A Well-Formatted Claude Monet Essay: The Saint-Lazare Station
Explain How Monet Conveyed an Attitude about Modern Parisian Life in the Painting
Claude Monet isn't only an impressionist. He is one of the more spectacular personalities of this style. Strange, elusive, dissolved in the air art pieces do not only represent living on the canvas. They lure the audience to the atmosphere of the time. None the less, despite the diversity of subjects and different stages of his creative life, Monet devotes his life mostly to the reproduction of France through his eyes. “The Saint-Lazare Station” is now one of the most memorable paintings. The overriding point is to find out how Monet conveyed an attitude about modern Parisian life in the picture.
To begin with, the famous painting “The Saint-Lazare Station” is the starting place of the complete series (Monet, 1877). The entire painting is really a bit blurred because of depicted trains and morning mist.
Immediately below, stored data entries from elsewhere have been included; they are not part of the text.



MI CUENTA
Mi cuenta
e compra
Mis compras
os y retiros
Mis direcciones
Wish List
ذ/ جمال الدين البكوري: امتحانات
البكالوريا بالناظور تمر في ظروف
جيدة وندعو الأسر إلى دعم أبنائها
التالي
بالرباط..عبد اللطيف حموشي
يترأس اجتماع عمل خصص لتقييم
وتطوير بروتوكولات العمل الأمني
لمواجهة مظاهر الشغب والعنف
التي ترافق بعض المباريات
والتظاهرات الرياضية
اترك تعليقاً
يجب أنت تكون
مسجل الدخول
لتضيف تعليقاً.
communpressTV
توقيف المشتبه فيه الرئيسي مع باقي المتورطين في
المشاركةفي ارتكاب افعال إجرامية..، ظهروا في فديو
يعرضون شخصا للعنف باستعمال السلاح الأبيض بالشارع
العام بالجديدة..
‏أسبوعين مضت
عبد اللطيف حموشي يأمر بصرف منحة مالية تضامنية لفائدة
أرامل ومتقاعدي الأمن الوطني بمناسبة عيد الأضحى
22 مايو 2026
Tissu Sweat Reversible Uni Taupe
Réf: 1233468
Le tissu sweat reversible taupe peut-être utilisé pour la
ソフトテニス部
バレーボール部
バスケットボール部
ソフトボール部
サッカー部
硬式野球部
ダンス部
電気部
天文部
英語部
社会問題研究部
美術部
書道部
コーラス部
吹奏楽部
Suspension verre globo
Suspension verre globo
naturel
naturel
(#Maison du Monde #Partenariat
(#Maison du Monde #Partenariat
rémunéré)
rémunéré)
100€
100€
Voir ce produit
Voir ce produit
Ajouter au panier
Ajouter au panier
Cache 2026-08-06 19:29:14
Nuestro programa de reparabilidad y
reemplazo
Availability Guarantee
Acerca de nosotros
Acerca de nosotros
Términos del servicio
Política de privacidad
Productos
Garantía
Each of the three represented trains departs coming. Because the outlines are clouded, people are nearly not visible. The most precise figure is really a man in a classy suit with a hat on his head. All other characters of this one-second film usually do not even have precise contours. Near the top of the picture, it is an arched glass ceiling of the station square. The roof of the station is still under repair. The rails have emerged in the below area of the artwork. In the distance, the outlines of French buildings and the contours of the city are traced (Monet, 1877). Monet paid much attention to the colour scheme. The picture is drawn in beige-blue, the brown earth and the trains are of bright color spots.
Secondly, to convey the light-and-air environment, he analyzed the objects in a fresh way, abandoning the rules which were taught in the workshops, and completely trusted his eyesight. To forget such basic principles of academic painting as drawing and gradual transition from light to shadow, Monet makes both figures and the environment by using generalized light spots, the shades, and colors which depend only on lighting. There are no clear contours of objects. They appear to be blurred with the light of air movement. It really is clear that Monet has both another attitude to color and approach for displaying the truth. The very texture of the picture intensifies the sensation of the movement of air. It ceases to be smooth but consists of individual smudges. In the works of this period, attention is drawn to the integrity of the artist’s perception of the momentary events. Considering them, the viewer gets the impression of a personal presence at this endless moment of life, filled up with sun, light, a crowd of people and industrial figures.
Every conceivable indicator makes the purpose; the painter has done much work on creating his very style, evolving from the fundamental concept of the depicted sketch-picture to the analytical approach. The picture is all about the transition. “The Saint-Lazare Station” was a turning point in the creative work of Claude Monet, when Paris and life inside began to resemble a theatrical performance from some movie. From close-ups, parts of railway life to spacious, epic panoramas might have become a great imprint of the each and every day environment. There clearly was hardly painting in the world which can be compared with Monet`s “The Saint-Lazare Station. ” It can be explained in many aspects. The picture is saturated in a novelty of the motive. It generates the reality of the Iron Age seem like a thing of beauty while preserving the freedom of painting.
It's worthy to see that this picture reflects the nice strength of the moment of transient life. All items are dissolved in the quivering air, filled with ghostly moving vapor, a whimsical dance of transparent shadows, the immateriality of which could contrast with the heavy carcasses of locomotives. Furthermore, things that be seemingly the least artistic in the picture is full of logical industrial forms.
What's astounding, this undeniable power of the brand new reality is filled up with the mare`s nest of pictorial matter. The arches of the station, rails, locomotives, and arrows are so substantive albeit dissolved in the extravaganza of pulsating, trembling, condensing and melting strokes. All of the elements create the truth of a purely pictorial spectacle effectively and accurately, where even trains are saturated with airy multicolored-ness.
In conclusion, everything that was mentioned above, the Parisian life through Monet`s eyes could be the “railway Paris. ” “The Saint-Lazare Station” can be construed as the place where the magical conjunction of the romantic space occurs. Even ordinary and boring trains become a part of something ingenious. People that are rushing to work are actors of a multi-series movie. Even the fog in the art piece is demonstrated as a unique effect. Claude Monet masterfully made every ordinary thing beautiful, going for lightness, airiness and full of romantic notes.